Name/Title
Newell Post, c.1855 | American Civil War U.S. Navy steam screw frigate, U.S.S. WabashDescription
Classification: Furniture
Old Accession Number 2249
Description:
Newell Post from Civil War ship, Wabash. The newell post came from the Civil War ship, Wabash, that was burned at Broad Cove, Eastport, Maine on June 26, 1913.
Gift of Wayne Wilcox, Eastport, Maine.
• From Eastport Sentinel, June 11, 1913, p.2:
Battle ship Wabash to be Burned on
Coney’s Beach.
Following the fate of the old-time warships Vermont and Minnesota that were towed here from the Charlestown navy yard several years ago and burned to recover the copper and other metal contained in their oaken hulls, a sister ship of the Minnesota has now been brought here.

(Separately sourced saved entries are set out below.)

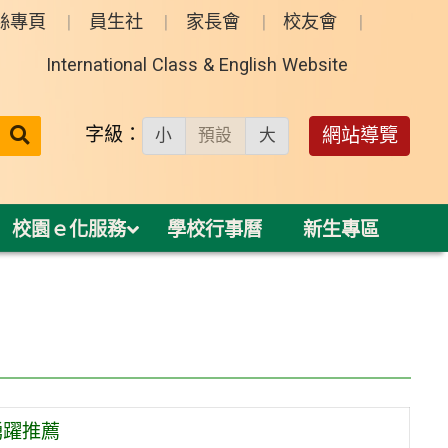
絲專頁
員生社
家長會
校友會
International Class & English Website
送出
字級：
網站導覽
小
預設
大
搜
尋：
校園ｅ化服務
學校行事曆
新生專區
踴躍推薦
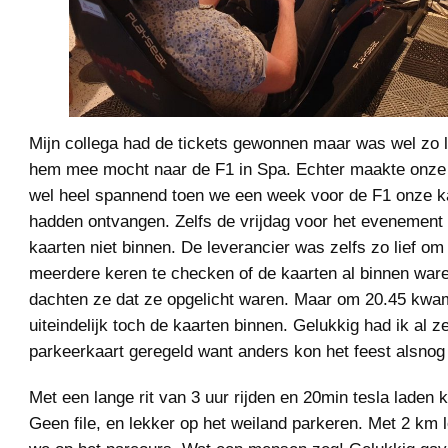
Mijn collega had de tickets gewonnen maar was wel zo li
hem mee mocht naar de F1 in Spa. Echter maakte onze 
wel heel spannend toen we een week voor de F1 onze ka
hadden ontvangen. Zelfs de vrijdag voor het evenement
kaarten niet binnen. De leverancier was zelfs zo lief om
meerdere keren te checken of de kaarten al binnen war
dachten ze dat ze opgelicht waren. Maar om 20.45 kw
uiteindelijk toch de kaarten binnen. Gelukkig had ik al ze
parkeerkaart geregeld want anders kon het feest alsnog
Met een lange rit van 3 uur rijden en 20min tesla lade
Geen file, en lekker op het weiland parkeren. Met 2 km 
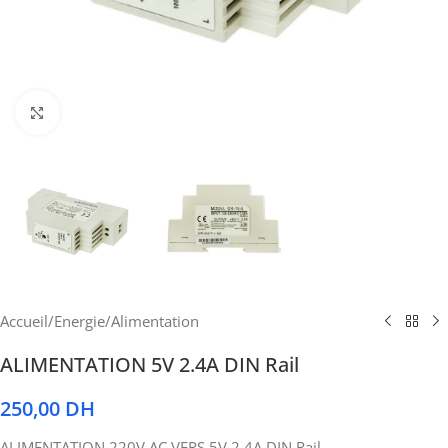
Cliquez pour agrandir
Accueil
/
Energie
/
Alimentation
ALIMENTATION 5V 2.4A DIN Rail
250,00
DH
ALIMENTATION 220V AC VERS 5V 2.4A DIN Rail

The old wooden battleship, the U.S.S. Wabash, one of the few remaining specimens of the type of frigate that made America supreme on the seas, was towed out of Boston harbor last Thursday bound for Eastport. She arrived here Sunday forenoon in tow of the Lehigh Valley tug Perth Amboy and was grounded at extreme high water on Coney’s beach, Broad Cove, to be burned for her junk. The great rise and fall of the tide at this place, leaving the hulk high and dry on the beach during a part of each day, prompts the owners to bring these old craft way down here and incurring the expense of tonnage for some three hundred miles. The Wabash’s only passengers on her final voyage were “Indian Charlie,” steward on the vessel when it was a training ship, and Charlie’s dog Swea. The Wabash went out of commission at the Charlestown navy yard April 20, 1912, after having served as receiving ship there for 36 years. She was succeeded by the scout cruiser Salem.